Offender harassed his ex and did thousands of pounds’ worth of damage in shop
A man who harassed his former girlfriend and caused thousands of pounds worth of damage at a shop has been handed a suspended sentence.
Thomas Lee Parsons was also given a two-year restraining order in respect of the woman and made the subject of a two-year suspended sentence supervision order.
Parsons must also pay £3,100 in compensation to craft beer shop Bottle Monkey, on Nelson Street, Douglas.
He was also given a 12-month licensing ban.
We previously reported that the woman ended her relationship with Parsons on July 25 with concerns over what she described as controlling behaviour.
However, between that day and August 21, he sent her more than 100 messages, many of them insulting and abusive.
Messages which are printable included ‘I hate you so much’, ‘I should have spat straight in your face’, ‘Your windows are getting smashed’, and ‘I’m gonna smash your neck in.’
On one occasion Parsons, who lives in Derby Square in Douglas, waited outside the woman’s workplace and was verbally aggressive after she asked him to leave.
Another time she agreed to meet him in Lord Street to collect £80 that he owed to her.
She collected the money and left on a bus but then found Parsons waiting outside her home.
He was then said to have tried to get into her house.
On another occasion he threw stones at the window of her home which prompted the woman to call the police after she had recorded him on video.

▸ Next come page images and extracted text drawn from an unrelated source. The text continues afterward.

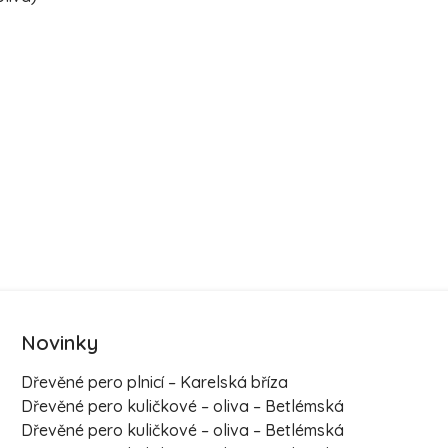
Novinky
Dřevěné pero plnicí – Karelská bříza
Dřevěné pero kuličkové – oliva – Betlémská
Dřevěné pero kuličkové – oliva – Betlémská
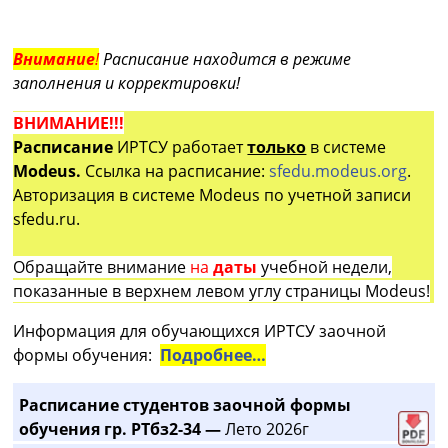
Внимание
!
Расписание находится в режиме
заполнения и корректировки!
ВНИМАНИЕ!!!
Расписание
ИРТСУ работает
только
в системе
Modeus.
Ссылка на расписание:
sfedu.modeus.org
.
Авторизация в системе Modeus по учетной записи
sfedu.ru.
Обращайте внимание
на
даты
учебной недели,
показанные в верхнем левом углу страницы Modeus!
Информация для обучающихся ИРТСУ заочной
формы обучения:
Подробнее…
Расписание студентов заочной формы
обучения гр. РТбз2-34 —
Лето 2026г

Parsons was subsequently arrested and at police headquarters answered ‘no comment’ to all questions.
He pleaded guilty to the harassment charge but after being released on bail, Parsons again contacted the woman and threatened her on Snapchat which resulted in him being arrested and remanded in custody.
On February 26, Parsons was arrested after causing thousands of pounds’ worth of damage at Bottle Monkey in Nelson Street.
He was initially charged with burglary, which he denied, but this was downgraded to a criminal damage charge which he admitted.
Parsons also admitted breaching a community service order as he has only completed 37 hours out of the 160 imposed in August last year for provoking behaviour and being found drunk in a public place.
Those offences occurred after he was refused entry to 1886 bar and told a bouncer: ‘I’ll spark you out.’
Defence advocate Stephen Wood said that there were similarities between the harassment offence and the provoking behaviour in that Parsons appeared to have difficulties in taking no for an answer.
‘He is disgusted with himself over the messages,’ said Mr Wood.
‘It may come as some comfort that following his appearance today he’ll be accompanied by a restraining order.
‘He doesn’t think prison’s the right place for him. He wants to be a better man and wants to do something constructive.’
The advocate went on to say that Parsons would be working with his uncle if he did not go to jail and this would enable him to pay compensation to the Bottle Monkey faster.
He continued, saying: ‘The comfort from the restraining order and the imposition of a suspended sentence supervision order would allow work to be undertaken and ultimately Mr Parsons would be better equipped to deal with the stresses and strains of life.
‘It would provide him with the tools to address his own behaviour and keep him out of court.’
A probation report assessed Parsons as a low risk of harm to the public and medium risk of reoffending.
High Bailiff Jayne Hughes said that the maximum sentence she could impose would be 12 months custody, which would mean Parsons serving six months.
However, Mrs Hughes said that this would mean he was unlikely to receive any assistance or treatment to address his offending behaviour, would lose his employment, and be unable to start paying the compensation.
In suspending the sentence, the High Bailiff said she had considered Parsons’ guilty pleas, his young age, his lack of previous custodial experience, and the fact that he had spent 13 days on remand.
Mrs Hughes sentenced Parsons to nine months in custody, suspended for two years.
He must also pay £175 prosecution costs and will pay all amounts at a rate of £40 per week.